What you need to do:
The answer must consist of every line in the records below that contains the string "week".

Task material:

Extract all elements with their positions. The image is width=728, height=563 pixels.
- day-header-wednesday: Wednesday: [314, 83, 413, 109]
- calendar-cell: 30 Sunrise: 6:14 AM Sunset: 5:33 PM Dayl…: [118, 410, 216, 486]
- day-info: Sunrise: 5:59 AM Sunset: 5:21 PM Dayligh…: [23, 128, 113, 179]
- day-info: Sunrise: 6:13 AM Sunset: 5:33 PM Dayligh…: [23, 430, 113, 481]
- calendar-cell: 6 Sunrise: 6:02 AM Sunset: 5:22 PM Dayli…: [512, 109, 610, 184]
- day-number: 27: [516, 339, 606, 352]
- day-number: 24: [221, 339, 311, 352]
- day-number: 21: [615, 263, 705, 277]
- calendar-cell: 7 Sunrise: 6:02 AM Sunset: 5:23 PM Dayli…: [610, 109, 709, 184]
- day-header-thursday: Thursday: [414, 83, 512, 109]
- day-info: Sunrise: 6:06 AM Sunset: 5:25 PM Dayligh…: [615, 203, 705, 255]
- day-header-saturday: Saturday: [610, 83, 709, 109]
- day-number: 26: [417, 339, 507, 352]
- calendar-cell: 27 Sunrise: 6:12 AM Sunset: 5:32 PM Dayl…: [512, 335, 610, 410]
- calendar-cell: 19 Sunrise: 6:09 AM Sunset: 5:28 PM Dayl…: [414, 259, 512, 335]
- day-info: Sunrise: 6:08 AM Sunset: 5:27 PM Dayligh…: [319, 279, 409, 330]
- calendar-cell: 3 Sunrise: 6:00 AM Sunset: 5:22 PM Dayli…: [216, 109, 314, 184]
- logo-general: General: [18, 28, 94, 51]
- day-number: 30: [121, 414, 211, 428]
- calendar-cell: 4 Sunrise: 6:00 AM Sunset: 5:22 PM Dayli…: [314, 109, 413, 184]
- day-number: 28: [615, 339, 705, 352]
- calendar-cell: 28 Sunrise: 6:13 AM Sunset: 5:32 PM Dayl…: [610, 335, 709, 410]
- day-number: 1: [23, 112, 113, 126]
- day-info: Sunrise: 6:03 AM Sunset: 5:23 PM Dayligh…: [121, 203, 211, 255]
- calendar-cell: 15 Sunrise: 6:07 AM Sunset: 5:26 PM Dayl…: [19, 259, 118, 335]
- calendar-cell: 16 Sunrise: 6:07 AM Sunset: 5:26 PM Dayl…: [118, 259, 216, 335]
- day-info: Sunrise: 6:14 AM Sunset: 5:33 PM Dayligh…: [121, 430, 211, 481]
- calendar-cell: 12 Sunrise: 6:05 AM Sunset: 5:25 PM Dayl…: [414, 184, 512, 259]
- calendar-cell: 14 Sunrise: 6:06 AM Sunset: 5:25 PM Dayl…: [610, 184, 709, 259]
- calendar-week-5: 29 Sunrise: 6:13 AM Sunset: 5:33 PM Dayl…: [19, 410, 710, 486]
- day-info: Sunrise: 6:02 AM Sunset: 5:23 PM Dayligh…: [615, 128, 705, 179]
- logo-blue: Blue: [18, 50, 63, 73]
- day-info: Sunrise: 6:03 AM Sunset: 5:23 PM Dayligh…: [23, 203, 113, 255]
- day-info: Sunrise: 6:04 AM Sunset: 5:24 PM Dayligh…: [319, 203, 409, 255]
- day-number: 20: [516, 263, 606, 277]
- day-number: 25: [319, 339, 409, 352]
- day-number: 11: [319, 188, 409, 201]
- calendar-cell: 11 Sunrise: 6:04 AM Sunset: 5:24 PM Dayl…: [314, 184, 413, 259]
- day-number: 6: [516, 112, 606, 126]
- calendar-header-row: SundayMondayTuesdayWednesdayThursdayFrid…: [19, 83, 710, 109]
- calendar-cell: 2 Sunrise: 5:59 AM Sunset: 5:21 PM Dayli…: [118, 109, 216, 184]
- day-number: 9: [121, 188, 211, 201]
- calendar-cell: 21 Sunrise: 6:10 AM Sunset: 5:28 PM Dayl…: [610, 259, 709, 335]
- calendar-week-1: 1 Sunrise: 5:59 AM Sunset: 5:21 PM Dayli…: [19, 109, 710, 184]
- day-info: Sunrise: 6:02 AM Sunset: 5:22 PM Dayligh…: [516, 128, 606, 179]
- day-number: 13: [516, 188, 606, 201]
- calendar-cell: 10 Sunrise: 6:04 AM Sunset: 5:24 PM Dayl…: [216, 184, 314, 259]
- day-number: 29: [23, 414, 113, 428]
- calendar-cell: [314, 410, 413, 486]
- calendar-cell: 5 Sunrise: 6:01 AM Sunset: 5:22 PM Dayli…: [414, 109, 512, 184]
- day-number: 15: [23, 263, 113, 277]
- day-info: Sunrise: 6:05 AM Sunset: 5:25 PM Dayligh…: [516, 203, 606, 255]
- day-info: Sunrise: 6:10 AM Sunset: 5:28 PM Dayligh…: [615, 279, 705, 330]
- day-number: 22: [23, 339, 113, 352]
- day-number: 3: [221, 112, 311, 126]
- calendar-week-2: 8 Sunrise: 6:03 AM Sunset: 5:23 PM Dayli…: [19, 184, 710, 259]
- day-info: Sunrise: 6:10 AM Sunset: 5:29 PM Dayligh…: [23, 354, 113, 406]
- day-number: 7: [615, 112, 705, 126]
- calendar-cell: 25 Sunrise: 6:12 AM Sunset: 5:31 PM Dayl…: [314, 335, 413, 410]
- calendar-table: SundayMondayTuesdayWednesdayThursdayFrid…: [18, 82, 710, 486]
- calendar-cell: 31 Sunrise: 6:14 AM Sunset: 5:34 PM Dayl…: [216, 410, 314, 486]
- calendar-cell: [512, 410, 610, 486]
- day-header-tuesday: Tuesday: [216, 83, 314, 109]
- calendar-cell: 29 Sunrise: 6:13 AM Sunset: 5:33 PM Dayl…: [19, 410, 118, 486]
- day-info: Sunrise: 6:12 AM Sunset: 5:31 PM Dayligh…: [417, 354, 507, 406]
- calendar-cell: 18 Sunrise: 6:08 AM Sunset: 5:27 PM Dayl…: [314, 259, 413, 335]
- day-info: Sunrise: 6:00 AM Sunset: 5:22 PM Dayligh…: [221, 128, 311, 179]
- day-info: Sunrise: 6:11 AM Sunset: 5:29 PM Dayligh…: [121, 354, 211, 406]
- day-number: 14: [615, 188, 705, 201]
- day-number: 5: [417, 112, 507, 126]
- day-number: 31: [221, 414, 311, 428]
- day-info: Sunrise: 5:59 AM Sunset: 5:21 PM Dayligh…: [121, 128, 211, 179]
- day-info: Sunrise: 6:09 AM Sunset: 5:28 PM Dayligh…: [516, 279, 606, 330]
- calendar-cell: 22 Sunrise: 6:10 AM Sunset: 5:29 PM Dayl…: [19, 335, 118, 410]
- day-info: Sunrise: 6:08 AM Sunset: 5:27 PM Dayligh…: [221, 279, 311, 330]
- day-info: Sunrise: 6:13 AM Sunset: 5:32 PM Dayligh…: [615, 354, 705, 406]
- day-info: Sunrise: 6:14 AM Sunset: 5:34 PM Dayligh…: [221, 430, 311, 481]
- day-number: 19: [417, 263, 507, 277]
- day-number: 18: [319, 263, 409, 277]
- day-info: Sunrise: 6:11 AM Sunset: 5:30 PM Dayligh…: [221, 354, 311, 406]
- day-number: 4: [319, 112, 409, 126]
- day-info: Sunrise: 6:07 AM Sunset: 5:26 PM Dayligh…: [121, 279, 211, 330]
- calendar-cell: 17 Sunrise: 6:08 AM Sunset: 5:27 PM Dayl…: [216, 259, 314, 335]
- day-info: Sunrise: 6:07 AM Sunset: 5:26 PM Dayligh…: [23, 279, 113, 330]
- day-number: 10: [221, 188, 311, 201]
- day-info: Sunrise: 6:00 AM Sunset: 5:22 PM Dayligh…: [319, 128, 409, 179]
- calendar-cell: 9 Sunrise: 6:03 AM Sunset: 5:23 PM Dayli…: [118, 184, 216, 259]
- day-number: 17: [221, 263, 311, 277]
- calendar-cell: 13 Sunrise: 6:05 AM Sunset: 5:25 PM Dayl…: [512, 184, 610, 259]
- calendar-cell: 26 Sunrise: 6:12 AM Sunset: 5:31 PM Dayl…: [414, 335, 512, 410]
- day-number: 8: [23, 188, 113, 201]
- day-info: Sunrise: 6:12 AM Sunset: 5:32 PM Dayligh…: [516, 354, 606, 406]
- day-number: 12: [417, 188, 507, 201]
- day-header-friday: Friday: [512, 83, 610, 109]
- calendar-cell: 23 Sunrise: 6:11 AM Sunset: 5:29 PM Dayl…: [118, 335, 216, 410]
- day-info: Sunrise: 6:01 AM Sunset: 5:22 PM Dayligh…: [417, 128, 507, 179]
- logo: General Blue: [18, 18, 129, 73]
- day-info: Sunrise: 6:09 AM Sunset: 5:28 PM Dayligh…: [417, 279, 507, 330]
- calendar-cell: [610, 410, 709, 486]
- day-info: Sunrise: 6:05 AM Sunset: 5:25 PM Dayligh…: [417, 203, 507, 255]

Response to this task:
- calendar-week-5: 29 Sunrise: 6:13 AM Sunset: 5:33 PM Dayl…: [19, 410, 710, 486]
- calendar-week-1: 1 Sunrise: 5:59 AM Sunset: 5:21 PM Dayli…: [19, 109, 710, 184]
- calendar-week-2: 8 Sunrise: 6:03 AM Sunset: 5:23 PM Dayli…: [19, 184, 710, 259]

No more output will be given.